Lo cierto que es los muertos no se pueden ocultar. Están ahí, unos cuerpos enterrados o cremados, otros perdidos o ubicados en oscuros y fríos contenedores esperando a ser identificados como mudos testigos de la más aberrante ineficiencia en el manejo de la emergencia sanitaria… Pero los muertos tienen nombres, rostros, familias, cuyas tragedias merecen ser cerradas de manera digna y humana.

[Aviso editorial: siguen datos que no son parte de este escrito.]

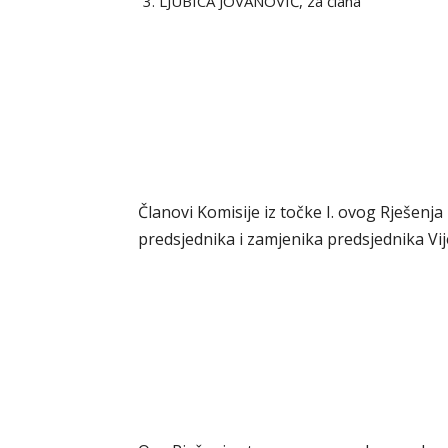
LJUBICA JOVANOVIĆ, za člana
Članovi Komisije iz točke I. ovog Rješenj
predsjednika i zamjenika predsjednika Vij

Pero a diferencia de lo que se alcanza a ver desde el ojo miope del poder, las muertes que involucran –valga subrayar– principalmente a provincias de la Costa con excepción de Pichincha, no se explican exclusivamente por la falta de colaboración de la gente. Hay que mirar más allá de las narices, buscando otras explicaciones con mayor sustancia. Debemos los latinoamericanos de parar con esa propensión a autoflagelarnos, a considerarnos –con base en estereotipos trabajados desde una visión hegemónica– en seres inferiores, desordenados, vagos, corruptos, en fin, en infrahumanos que necesitamos que “otros” (con seguridad del primer mundo) nos hagan el favor de disciplinar o civilizar.

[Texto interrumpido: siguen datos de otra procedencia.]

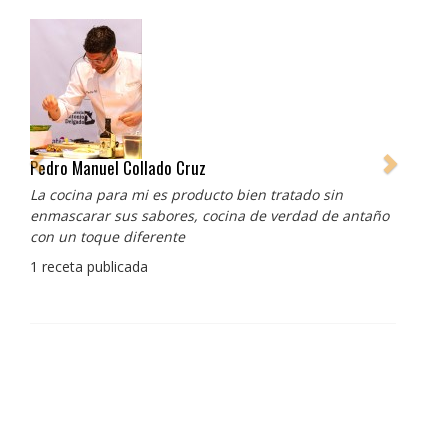
Pedro Manuel Collado Cruz
La cocina para mi es producto bien tratado sin
enmascarar sus sabores, cocina de verdad de antaño
con un toque diferente
1 receta publicada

Así por ejemplo, si analizamos los reportes que entrega la Enemdu, podemos advertir que en el país los guarismos vinculados con el empleo adecuado, subempleo, otro empleo no pleno, desempleo y seguridad social desvelan, y de buena manera, los comportamientos y reacciones de una sociedad que la indisciplina por sí sola no puede clarificar. (O)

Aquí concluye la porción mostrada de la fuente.